Travelling waves for discrete stochastic bistable equations

TL;DR

This paper investigates how nonlocal discretization and stochastic noise affect travelling wave solutions in a discrete Nagumo equation, showing that solutions remain close to classical fronts under certain conditions.

Contribution

It demonstrates the existence and stability of travelling wave solutions in discrete stochastic Nagumo equations, extending understanding of their behavior under noise and discretization.

Findings

Solutions stay close to classical Nagumo fronts with high probability

Traveling waves exist under small noise and discretization levels

Results apply to a broad class of discrete stochastic bistable systems

Abstract

Many physical, chemical and biological systems have an inherent discrete spatial structure that strongly influences their dynamical behaviour.
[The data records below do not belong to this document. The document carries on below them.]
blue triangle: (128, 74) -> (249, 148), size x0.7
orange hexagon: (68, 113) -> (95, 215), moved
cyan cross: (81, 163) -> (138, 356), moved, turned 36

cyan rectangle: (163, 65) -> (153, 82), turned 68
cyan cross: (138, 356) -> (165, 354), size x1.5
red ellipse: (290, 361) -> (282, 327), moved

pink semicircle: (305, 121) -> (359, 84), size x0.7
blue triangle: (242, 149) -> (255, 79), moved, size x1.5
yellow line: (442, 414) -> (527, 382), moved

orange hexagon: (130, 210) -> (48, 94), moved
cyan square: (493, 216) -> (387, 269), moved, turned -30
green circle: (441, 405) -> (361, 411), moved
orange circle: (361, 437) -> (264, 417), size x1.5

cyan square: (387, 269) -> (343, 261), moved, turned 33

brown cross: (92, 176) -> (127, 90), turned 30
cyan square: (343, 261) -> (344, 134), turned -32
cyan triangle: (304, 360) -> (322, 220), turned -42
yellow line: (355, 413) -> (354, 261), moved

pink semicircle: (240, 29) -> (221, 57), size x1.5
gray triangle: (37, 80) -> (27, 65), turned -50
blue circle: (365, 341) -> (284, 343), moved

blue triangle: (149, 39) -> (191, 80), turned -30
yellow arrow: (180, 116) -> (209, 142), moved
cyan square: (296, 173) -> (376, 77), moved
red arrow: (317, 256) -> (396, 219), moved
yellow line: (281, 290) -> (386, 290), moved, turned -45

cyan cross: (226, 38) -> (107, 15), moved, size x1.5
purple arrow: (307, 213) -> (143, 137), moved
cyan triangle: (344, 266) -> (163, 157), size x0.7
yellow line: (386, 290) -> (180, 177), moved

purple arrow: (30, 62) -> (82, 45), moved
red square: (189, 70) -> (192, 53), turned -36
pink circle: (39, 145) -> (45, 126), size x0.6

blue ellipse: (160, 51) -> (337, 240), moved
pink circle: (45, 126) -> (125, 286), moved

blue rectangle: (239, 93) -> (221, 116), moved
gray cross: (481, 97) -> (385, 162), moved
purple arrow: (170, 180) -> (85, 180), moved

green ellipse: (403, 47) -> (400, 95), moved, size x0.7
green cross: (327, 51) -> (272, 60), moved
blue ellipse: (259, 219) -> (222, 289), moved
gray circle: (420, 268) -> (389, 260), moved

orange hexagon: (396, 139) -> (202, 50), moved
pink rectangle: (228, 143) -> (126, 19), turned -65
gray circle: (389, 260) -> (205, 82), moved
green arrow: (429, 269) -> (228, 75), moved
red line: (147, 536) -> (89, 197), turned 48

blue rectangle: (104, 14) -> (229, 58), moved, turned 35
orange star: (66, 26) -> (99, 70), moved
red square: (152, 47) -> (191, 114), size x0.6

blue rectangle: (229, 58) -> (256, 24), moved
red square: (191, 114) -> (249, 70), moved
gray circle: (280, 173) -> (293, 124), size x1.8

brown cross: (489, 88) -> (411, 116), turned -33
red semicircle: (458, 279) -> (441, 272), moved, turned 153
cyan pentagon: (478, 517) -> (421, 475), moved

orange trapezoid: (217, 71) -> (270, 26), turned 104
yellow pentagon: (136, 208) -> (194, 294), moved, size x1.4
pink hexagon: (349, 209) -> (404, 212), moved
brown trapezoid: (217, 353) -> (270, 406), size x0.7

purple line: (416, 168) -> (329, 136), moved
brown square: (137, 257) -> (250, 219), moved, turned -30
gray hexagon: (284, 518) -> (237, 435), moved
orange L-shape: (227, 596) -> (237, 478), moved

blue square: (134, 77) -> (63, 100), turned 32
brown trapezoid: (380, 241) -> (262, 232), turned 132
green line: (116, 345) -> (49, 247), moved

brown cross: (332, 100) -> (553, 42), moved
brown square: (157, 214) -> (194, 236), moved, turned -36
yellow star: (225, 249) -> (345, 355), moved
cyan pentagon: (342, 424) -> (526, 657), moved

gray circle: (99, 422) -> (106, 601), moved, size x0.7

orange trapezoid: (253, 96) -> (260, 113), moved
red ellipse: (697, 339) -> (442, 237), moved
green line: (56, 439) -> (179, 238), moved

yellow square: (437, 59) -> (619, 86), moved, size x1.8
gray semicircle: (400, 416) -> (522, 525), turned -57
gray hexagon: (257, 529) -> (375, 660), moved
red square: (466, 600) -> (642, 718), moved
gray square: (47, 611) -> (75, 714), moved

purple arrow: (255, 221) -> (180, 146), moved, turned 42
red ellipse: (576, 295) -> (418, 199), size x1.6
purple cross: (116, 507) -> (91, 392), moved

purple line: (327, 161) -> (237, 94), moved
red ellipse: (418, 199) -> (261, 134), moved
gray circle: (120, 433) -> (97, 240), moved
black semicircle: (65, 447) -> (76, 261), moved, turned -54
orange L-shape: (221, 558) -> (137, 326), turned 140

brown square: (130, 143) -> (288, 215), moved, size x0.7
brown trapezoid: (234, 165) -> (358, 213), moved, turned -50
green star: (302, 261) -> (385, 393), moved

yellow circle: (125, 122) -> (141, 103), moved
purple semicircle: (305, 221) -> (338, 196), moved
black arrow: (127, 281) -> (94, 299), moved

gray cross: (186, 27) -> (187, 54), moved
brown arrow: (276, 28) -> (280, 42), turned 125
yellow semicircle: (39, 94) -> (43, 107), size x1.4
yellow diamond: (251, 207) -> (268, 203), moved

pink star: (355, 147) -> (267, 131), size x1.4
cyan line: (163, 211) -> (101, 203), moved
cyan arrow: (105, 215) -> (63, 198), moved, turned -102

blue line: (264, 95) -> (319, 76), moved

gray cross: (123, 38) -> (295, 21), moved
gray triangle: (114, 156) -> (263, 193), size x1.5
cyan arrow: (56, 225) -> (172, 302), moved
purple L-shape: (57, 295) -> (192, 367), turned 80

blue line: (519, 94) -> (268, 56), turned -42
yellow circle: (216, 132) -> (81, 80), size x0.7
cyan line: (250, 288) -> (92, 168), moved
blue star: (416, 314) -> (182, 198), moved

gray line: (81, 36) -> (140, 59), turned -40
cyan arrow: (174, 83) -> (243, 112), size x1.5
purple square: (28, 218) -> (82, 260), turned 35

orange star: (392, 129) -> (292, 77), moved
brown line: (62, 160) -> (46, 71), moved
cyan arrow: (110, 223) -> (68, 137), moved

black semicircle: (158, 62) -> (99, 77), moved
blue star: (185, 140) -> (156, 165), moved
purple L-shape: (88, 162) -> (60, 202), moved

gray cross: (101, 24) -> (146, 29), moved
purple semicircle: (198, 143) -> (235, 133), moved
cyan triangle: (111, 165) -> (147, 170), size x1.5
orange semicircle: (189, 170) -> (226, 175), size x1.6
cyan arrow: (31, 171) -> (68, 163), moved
Similar remarks apply to internal or external noise, as well as to nonlocal coupling. In this paper we study the combined effect of nonlocal spatial discretization and stochastic perturbations on travelling waves in the Nagumo equation, which is a prototypical model for bistable reaction-diffusion partial differential equations (PDEs). We prove that under suitable parameter conditions, various discrete-stochastic variants of the Nagumo equation have solutions, which stay close on long time scales to the classical monotone Nagumo front with high probability if the noise level and spatial discretization are sufficiently small.